= ACTION ITEM =
Although the records contain pictures, only their text should be reproduced, exactly as written.

= DATA RECORDS =
_____

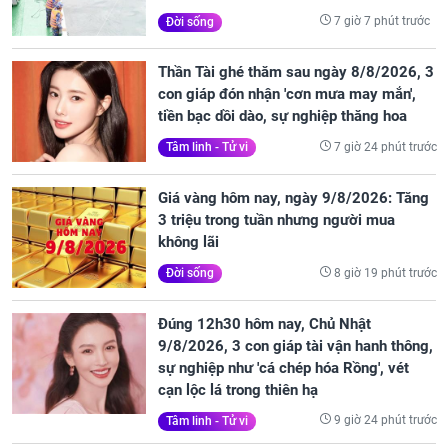
7 giờ 7 phút trước
Đời sống
Thần Tài ghé thăm sau ngày 8/8/2026, 3
con giáp đón nhận 'cơn mưa may mắn',
tiền bạc dồi dào, sự nghiệp thăng hoa
7 giờ 24 phút trước
Tâm linh - Tử vi
Giá vàng hôm nay, ngày 9/8/2026: Tăng
3 triệu trong tuần nhưng người mua
không lãi
8 giờ 19 phút trước
Đời sống
Đúng 12h30 hôm nay, Chủ Nhật
9/8/2026, 3 con giáp tài vận hanh thông,
sự nghiệp như 'cá chép hóa Rồng', vét
cạn lộc lá trong thiên hạ
9 giờ 24 phút trước
Tâm linh - Tử vi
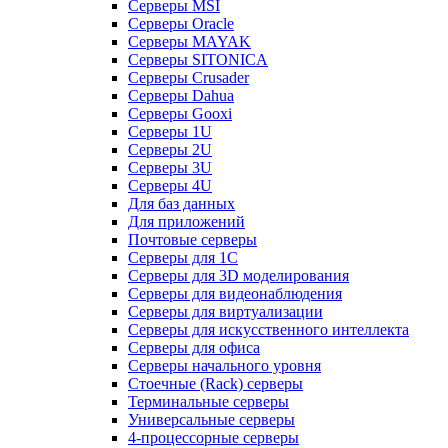
Серверы MSI
Серверы Oracle
Серверы MAYAK
Серверы SITONICA
Серверы Crusader
Серверы Dahua
Серверы Gooxi
Серверы 1U
Серверы 2U
Серверы 3U
Серверы 4U
Для баз данных
Для приложений
Почтовые серверы
Серверы для 1С
Серверы для 3D моделирования
Серверы для видеонаблюдения
Серверы для виртуализации
Серверы для искусственного интеллекта
Серверы для офиса
Серверы начального уровня
Стоечные (Rack) серверы
Терминальные серверы
Универсальные серверы
4-процессорные серверы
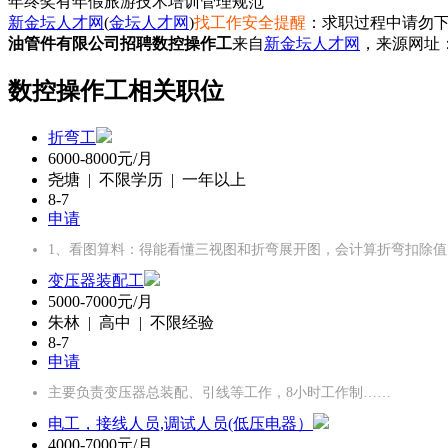
年终奖
有年假
旅游
技术培训
管理规范
新金坛人才网
(
金坛人才网
)
找工作安全提醒
：求职过程中请勿下
油管件有限公司招聘数控操作工
来自
新金坛人才网
，来源网址
数控操作工相关职位
折弯工
6000-8000元/月
尧塘 | 不限学历 | 一年以上
8-7
申请
1、‌看图算料‌：得能看懂三视图和折弯展开图，会计算折弯扣除
变压器装配工
5000-7000元/月
朱林 | 高中 | 不限经验
8-7
申请
主要负责变压器总装配、引线等工作，8小时工作制……
电工，接线人员,调试人员(低压电器）
4000-7000元/月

_____

= SOLVED EXERCISE =
7 giờ 7 phút trước
Đời sống
Thần Tài ghé thăm sau ngày 8/8/2026, 3
con giáp đón nhận 'cơn mưa may mắn',
tiền bạc dồi dào, sự nghiệp thăng hoa
7 giờ 24 phút trước
Tâm linh - Tử vi
Giá vàng hôm nay, ngày 9/8/2026: Tăng
3 triệu trong tuần nhưng người mua
không lãi
8 giờ 19 phút trước
Đời sống
Đúng 12h30 hôm nay, Chủ Nhật
9/8/2026, 3 con giáp tài vận hanh thông,
sự nghiệp như 'cá chép hóa Rồng', vét
cạn lộc lá trong thiên hạ
9 giờ 24 phút trước
Tâm linh - Tử vi
Серверы MSI
Серверы Oracle
Серверы MAYAK
Серверы SITONICA
Серверы Crusader
Серверы Dahua
Серверы Gooxi
Серверы 1U
Серверы 2U
Серверы 3U
Серверы 4U
Для баз данных
Для приложений
Почтовые серверы
Серверы для 1С
Серверы для 3D моделирования
Серверы для видеонаблюдения
Серверы для виртуализации
Серверы для искусственного интеллекта
Серверы для офиса
Серверы начального уровня
Стоечные (Rack) серверы
Терминальные серверы
Универсальные серверы
4-процессорные серверы
年终奖
有年假
旅游
技术培训
管理规范
新金坛人才网
(
金坛人才网
)
找工作安全提醒
：求职过程中请勿下
油管件有限公司招聘数控操作工
来自
新金坛人才网
，来源网址
数控操作工相关职位
折弯工
6000-8000元/月
尧塘 | 不限学历 | 一年以上
8-7
申请
1、‌看图算料‌：得能看懂三视图和折弯展开图，会计算折弯扣除
变压器装配工
5000-7000元/月
朱林 | 高中 | 不限经验
8-7
申请
主要负责变压器总装配、引线等工作，8小时工作制……
电工，接线人员,调试人员(低压电器）
4000-7000元/月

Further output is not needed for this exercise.